_WORK INSTRUCTIONS_:
Reproduce the records exactly.
START DATA SECTION
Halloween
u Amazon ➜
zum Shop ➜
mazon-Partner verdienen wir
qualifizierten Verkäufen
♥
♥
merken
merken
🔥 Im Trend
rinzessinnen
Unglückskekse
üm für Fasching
END DATA SECTION
_ANSWER SPACE_:
Halloween
u Amazon ➜
zum Shop ➜
mazon-Partner verdienen wir
qualifizierten Verkäufen
♥
♥
merken
merken
🔥 Im Trend
rinzessinnen
Unglückskekse
üm für Fasching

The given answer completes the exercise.